> **DIRECTIONS FOR THIS TASK**
Without changing a single word, restate the entries below.

::: SOURCE DATA :::

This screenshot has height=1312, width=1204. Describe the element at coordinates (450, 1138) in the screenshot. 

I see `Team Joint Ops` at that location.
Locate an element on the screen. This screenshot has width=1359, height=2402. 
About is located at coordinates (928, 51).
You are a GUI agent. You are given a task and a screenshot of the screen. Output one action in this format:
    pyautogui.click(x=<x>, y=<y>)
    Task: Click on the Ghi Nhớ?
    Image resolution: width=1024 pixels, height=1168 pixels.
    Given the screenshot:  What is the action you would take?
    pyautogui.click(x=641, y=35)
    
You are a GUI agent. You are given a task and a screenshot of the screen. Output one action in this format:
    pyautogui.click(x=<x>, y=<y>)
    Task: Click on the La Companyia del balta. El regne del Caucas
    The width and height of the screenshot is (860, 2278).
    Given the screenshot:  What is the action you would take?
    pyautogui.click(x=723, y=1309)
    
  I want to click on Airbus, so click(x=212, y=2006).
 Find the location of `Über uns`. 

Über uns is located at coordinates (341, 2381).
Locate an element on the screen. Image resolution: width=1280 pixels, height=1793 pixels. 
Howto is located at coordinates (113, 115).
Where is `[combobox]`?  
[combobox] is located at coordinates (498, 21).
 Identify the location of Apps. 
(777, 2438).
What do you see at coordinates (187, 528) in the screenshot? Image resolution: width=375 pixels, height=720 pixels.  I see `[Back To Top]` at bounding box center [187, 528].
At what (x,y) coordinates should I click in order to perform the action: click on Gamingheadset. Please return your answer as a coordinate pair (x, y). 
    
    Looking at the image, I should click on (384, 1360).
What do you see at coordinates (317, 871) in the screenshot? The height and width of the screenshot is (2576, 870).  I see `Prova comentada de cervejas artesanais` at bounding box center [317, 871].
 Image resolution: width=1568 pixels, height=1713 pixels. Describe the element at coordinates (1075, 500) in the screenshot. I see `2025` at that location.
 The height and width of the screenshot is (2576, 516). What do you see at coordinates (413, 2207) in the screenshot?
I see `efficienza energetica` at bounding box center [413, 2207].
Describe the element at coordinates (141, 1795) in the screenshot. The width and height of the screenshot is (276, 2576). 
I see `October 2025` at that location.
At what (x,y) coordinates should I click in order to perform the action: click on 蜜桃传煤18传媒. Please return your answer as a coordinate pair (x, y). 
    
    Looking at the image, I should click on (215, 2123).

:::

> **RESPONSE AREA**
This screenshot has height=1312, width=1204. Describe the element at coordinates (450, 1138) in the screenshot. 

I see `Team Joint Ops` at that location.
Locate an element on the screen. This screenshot has width=1359, height=2402. 
About is located at coordinates (928, 51).
You are a GUI agent. You are given a task and a screenshot of the screen. Output one action in this format:
    pyautogui.click(x=<x>, y=<y>)
    Task: Click on the Ghi Nhớ?
    Image resolution: width=1024 pixels, height=1168 pixels.
    Given the screenshot:  What is the action you would take?
    pyautogui.click(x=641, y=35)
    
You are a GUI agent. You are given a task and a screenshot of the screen. Output one action in this format:
    pyautogui.click(x=<x>, y=<y>)
    Task: Click on the La Companyia del balta. El regne del Caucas
    The width and height of the screenshot is (860, 2278).
    Given the screenshot:  What is the action you would take?
    pyautogui.click(x=723, y=1309)
    
  I want to click on Airbus, so click(x=212, y=2006).
 Find the location of `Über uns`. 

Über uns is located at coordinates (341, 2381).
Locate an element on the screen. Image resolution: width=1280 pixels, height=1793 pixels. 
Howto is located at coordinates (113, 115).
Where is `[combobox]`?  
[combobox] is located at coordinates (498, 21).
 Identify the location of Apps. 
(777, 2438).
What do you see at coordinates (187, 528) in the screenshot? Image resolution: width=375 pixels, height=720 pixels.  I see `[Back To Top]` at bounding box center [187, 528].
At what (x,y) coordinates should I click in order to perform the action: click on Gamingheadset. Please return your answer as a coordinate pair (x, y). 
    
    Looking at the image, I should click on (384, 1360).
What do you see at coordinates (317, 871) in the screenshot? The height and width of the screenshot is (2576, 870).  I see `Prova comentada de cervejas artesanais` at bounding box center [317, 871].
 Image resolution: width=1568 pixels, height=1713 pixels. Describe the element at coordinates (1075, 500) in the screenshot. I see `2025` at that location.
 The height and width of the screenshot is (2576, 516). What do you see at coordinates (413, 2207) in the screenshot?
I see `efficienza energetica` at bounding box center [413, 2207].
Describe the element at coordinates (141, 1795) in the screenshot. The width and height of the screenshot is (276, 2576). 
I see `October 2025` at that location.
At what (x,y) coordinates should I click in order to perform the action: click on 蜜桃传煤18传媒. Please return your answer as a coordinate pair (x, y). 
    
    Looking at the image, I should click on (215, 2123).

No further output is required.